При входе в магазин — белым мелом по черной доске, как при входе в кафе, коротенькие напоминания-меню: не забудьте, 16 июня — очередной день рождения «Улисса»3); 20 августа — годовщина «Shakespeare and Co». Я опоздал. Я приехал слишком поздно. История сведена к датам, книги — раздерганы на страницы.


У входа в Нотр-Дам поджарая француженка лет пятидесяти хищно впилась в негра-красавца, облапившего ее. «Un jour au doux reveur qui l’ aime, En train de montrer ses tresors…». «Поэт, пиши с меня поэму, — она сказала. — Где твой стих?». Готье был истинный джентльмен и выполнил просьбу. Через полстолетия 16 июня 1904 года подруга другого джентльмена изъяснялась уже так: «О пресвятая Мария у него был совсем дурацкий вид под дождем но великолепные зубы на них смотришь и появляется чувство голода а он стал умолять чтоб я приподняла нижнюю юбку на мне сборчатая была оранжевая говорил кругом мол нет никого и он готов тут же стать передо мной на колени прямо на мокром если не соглашусь…»4)


Эстетическое чувство есть чувство целого. Но целое не дано и не может быть дано в восприятии. Значит, эстетическое чувство заключается в угадывании и предвосхищении целого в мимолетности и преходящести «здесь и теперь». В творчестве художник преодолевает расколотость мира. Иллюзия полноты, слиянности, блаженного мига, вечно длящегося… Но вот творец и муза снова разъединены, и в память об их слиянии остается поэзия — да желтые пятна на нижней юбке.


Витражи Сен-Шапель5): переливы красного, золотисто-синего. Восточное, краденое великолепие. Прихотливо ветвящийся ствол, перехваченный каменным кругом формы. Красный, голубой, зотолисто-синий свет — акварелью на мраморном полу.
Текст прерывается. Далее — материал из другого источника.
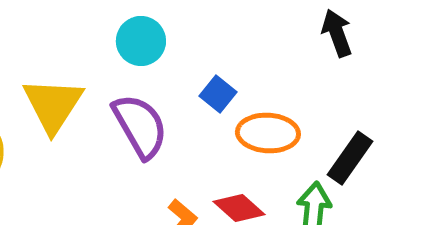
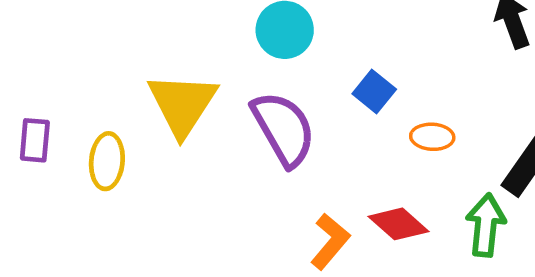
orange ellipse: (268, 133) -> (432, 137), size x0.6

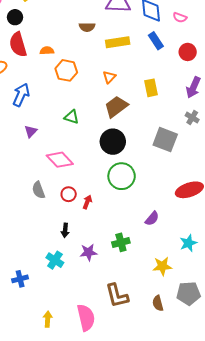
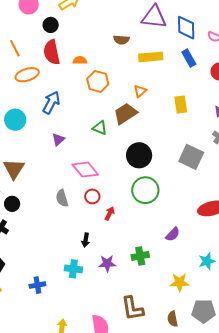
brown trapezoid: (116, 107) -> (125, 114), moved
red circle: (69, 194) -> (92, 196), moved
cyan cross: (55, 260) -> (73, 269), turned -30

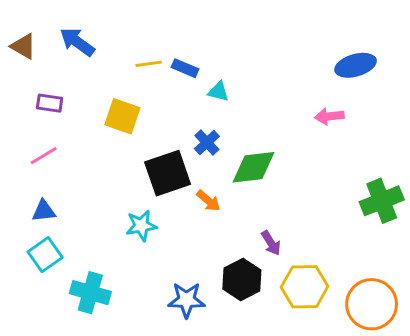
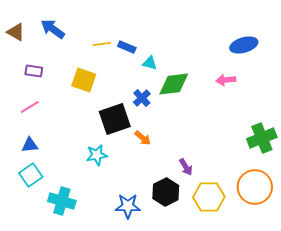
green diamond: (254, 167) -> (174, 84), moved
orange circle: (372, 304) -> (255, 187), moved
Под неутомимое шарканье ног, щелканье фотоаппаратов, восхищенно-усталое жужжанье голосов.

Что ж, купи картинку, оставь фотографию на память, спрячь, унеси кусочек сияющего, изысканно-прихотливого, в нежных изломах света — мира…


«Владыка, чей престол в Дельфах, и не говорит, и не утаивает, а подает знаки». Так говорил Гераклит.

«Я считаю крупицы песка не берегу и измеряю море.
Я понимаю голоса немых и слышу безголосых.
Запах дошел до меня жесткопанцирной черепахи,
Кипящей вместе с плотью ягненка в бронзовом котле…» 

— доносилась до смертных голосом пифии загадочная не просветленная смыслом воля божества.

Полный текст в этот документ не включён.